Semiconductor devices such as logic and memory devices are typically fabricated by a sequence of processing steps applied to a specimen. The various features and multiple structural levels of the semiconductor devices are formed by these processing steps. For example, lithography among others is one semiconductor fabrication process that involves generating a pattern on a semiconductor wafer. Additional examples of semiconductor fabrication processes include, but are not limited to, chemical-mechanical polishing, etch, deposition, and ion implantation. Multiple semiconductor devices may be fabricated on a single semiconductor wafer and then separated into individual semiconductor devices.
Metrology processes are used at various steps during a semiconductor manufacturing process to detect defects on wafers to promote higher yield. Optical metrology techniques offer the potential for high throughput without the risk of sample destruction. A number of optical metrology based techniques including scatterometry and reflectometry implementations and associated analysis algorithms are commonly used to characterize critical dimensions, film thicknesses, composition, overlay and other parameters of nanoscale structures.
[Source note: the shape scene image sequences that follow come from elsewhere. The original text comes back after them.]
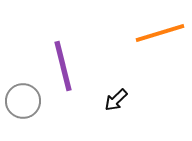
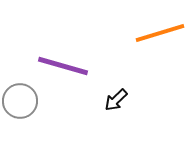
purple line: rotated 60 degrees counterclockwise
gray circle: moved 3 px left
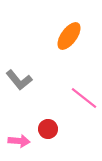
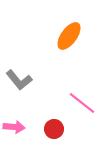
pink line: moved 2 px left, 5 px down
red circle: moved 6 px right
pink arrow: moved 5 px left, 14 px up
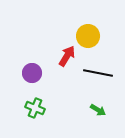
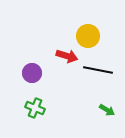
red arrow: rotated 75 degrees clockwise
black line: moved 3 px up
green arrow: moved 9 px right
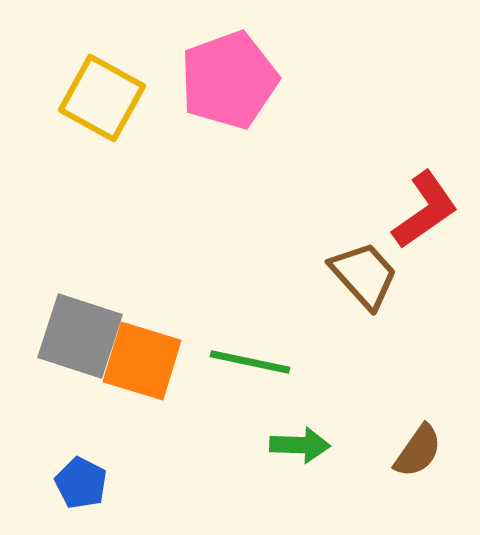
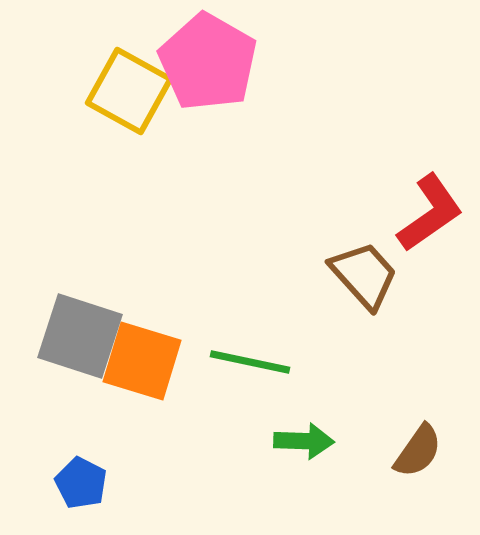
pink pentagon: moved 21 px left, 18 px up; rotated 22 degrees counterclockwise
yellow square: moved 27 px right, 7 px up
red L-shape: moved 5 px right, 3 px down
green arrow: moved 4 px right, 4 px up
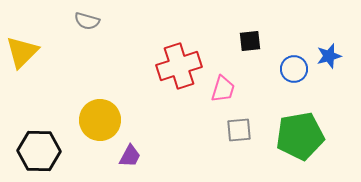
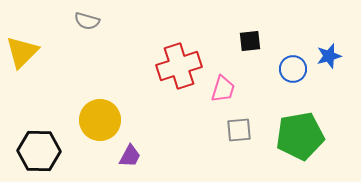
blue circle: moved 1 px left
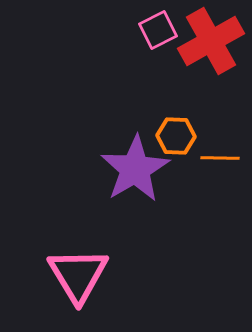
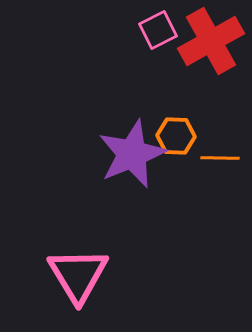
purple star: moved 3 px left, 15 px up; rotated 8 degrees clockwise
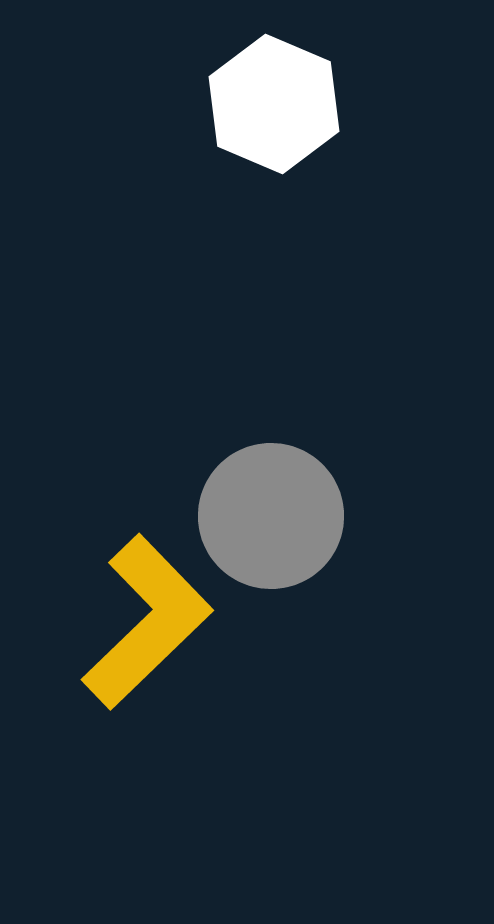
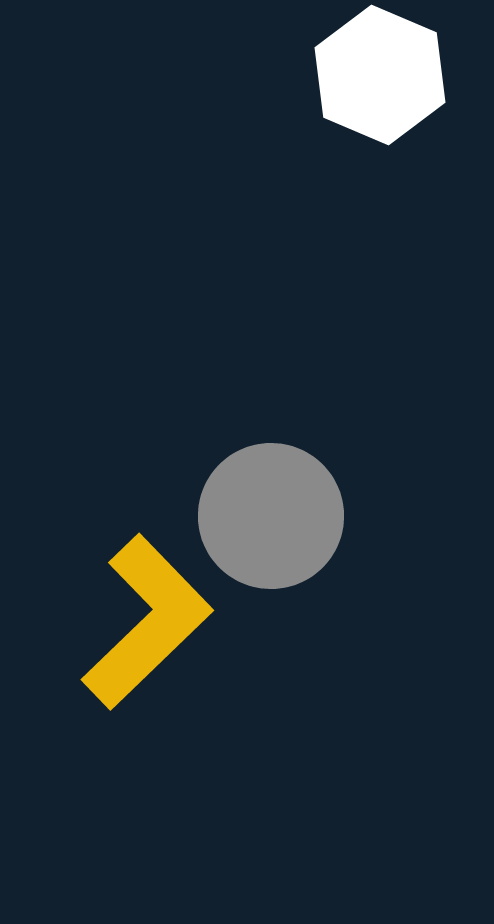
white hexagon: moved 106 px right, 29 px up
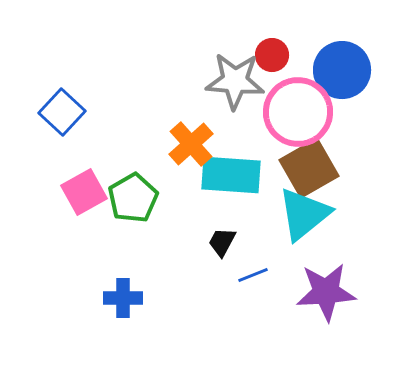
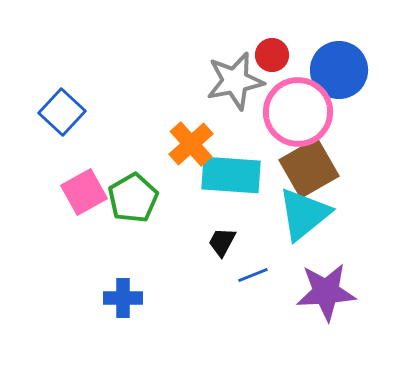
blue circle: moved 3 px left
gray star: rotated 16 degrees counterclockwise
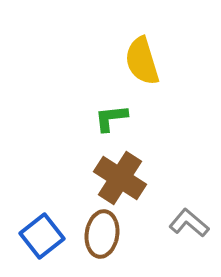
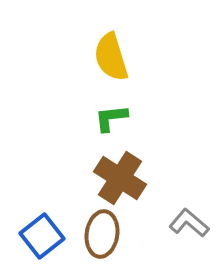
yellow semicircle: moved 31 px left, 4 px up
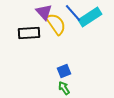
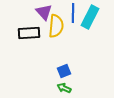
blue line: rotated 42 degrees clockwise
cyan rectangle: rotated 30 degrees counterclockwise
yellow semicircle: moved 2 px down; rotated 40 degrees clockwise
green arrow: rotated 32 degrees counterclockwise
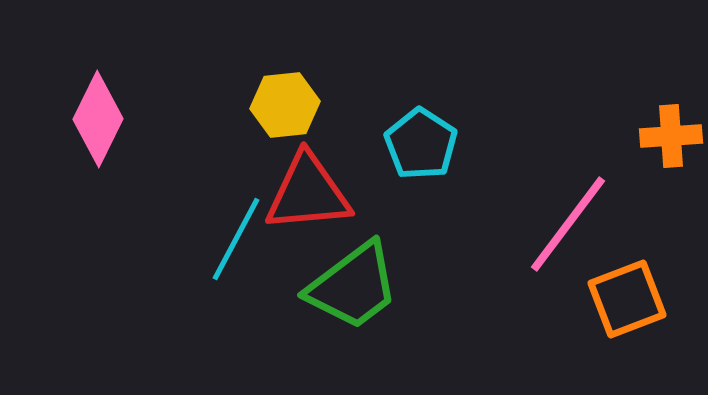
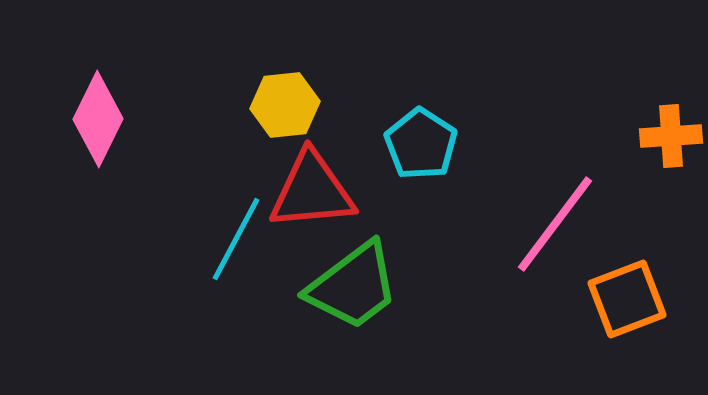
red triangle: moved 4 px right, 2 px up
pink line: moved 13 px left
Semiconductor devices are often fabricated by depositing a series of layers on a substrate. Some or all of the layers include various patterned structures. The relative position of structures both within particular layers and between layers is critical to the performance of completed electronic devices. Overlay refers to the relative position of overlying or interlaced structures on the same or different layers of a wafer. Overlay error refers to deviations from the nominal (i.e., desired) relative position of overlying or interlaced structures. The greater the overlay error, the more the structures are misaligned. If the overlay error is too great, the performance of the manufactured electronic device may be compromised.
Scatterometry overlay (SCOL) metrology techniques have been applied to the characterization of overlay errors. These methods are based primarily on differential measurements of optical signals corresponding to diffraction from two different targets each with programmed overlay offsets. The unknown overlay error is extracted based on these differential measurements.
In most existing methods, overlay error is characterized based on a metric sensitive to asymmetry of the structure. For example, existing angle-resolved scatterometry overlay (SCOL) involves a characterization of the asymmetry between the +1 and −1 diffracted orders that is indicative of overlay error. However, relying on asymmetry as the indicator of overlay error is problematic because other asymmetries such as line profile asymmetry or beam illumination asymmetry couple into the overlay-generated asymmetry in the measurement signal. This results in an inaccurate measurement of overlay error.
In existing methods, overlay error is typically evaluated based on measurements of specialized target structures formed at various locations on the wafer by a lithography tool. The target structures may take many forms, such as a box in box structure. In this form, a box is created on one layer of the wafer and a second, smaller box is created on another layer. The localized overlay error is measured by comparing the alignment between the centers of the two boxes. Such measurements are taken at locations on the wafer where target structures are available.
Unfortunately, these specialized target structures often do not conform to the design rules of the particular semiconductor manufacturing process being employed to generate the electronic device. This leads to errors in estimation of overlay errors associated with actual device structures that are manufactured in accordance with the applicable design rules. For example, image-based overlay metrology often requires the pattern to be resolved with an optical microscope that requires thick lines with critical dimensions far exceeding design rule critical dimensions. In another example, angle-resolved SCOL often requires large pitch targets to generate sufficient signal at the +1 and −1 propagating diffraction orders from the overlay targets. In some examples, pitch values in the range 500-800 nm may be used. Meanwhile, actual device pitches for logic or memory applications (design rule dimensions) may be much smaller, e.g., in the range 100-400 nm, or even below 100 nm.
Future overlay metrology applications present challenges for metrology due to increasingly small resolution requirements and the increasingly high value of wafer area. Thus, methods and systems for improved overlay measurements are desired.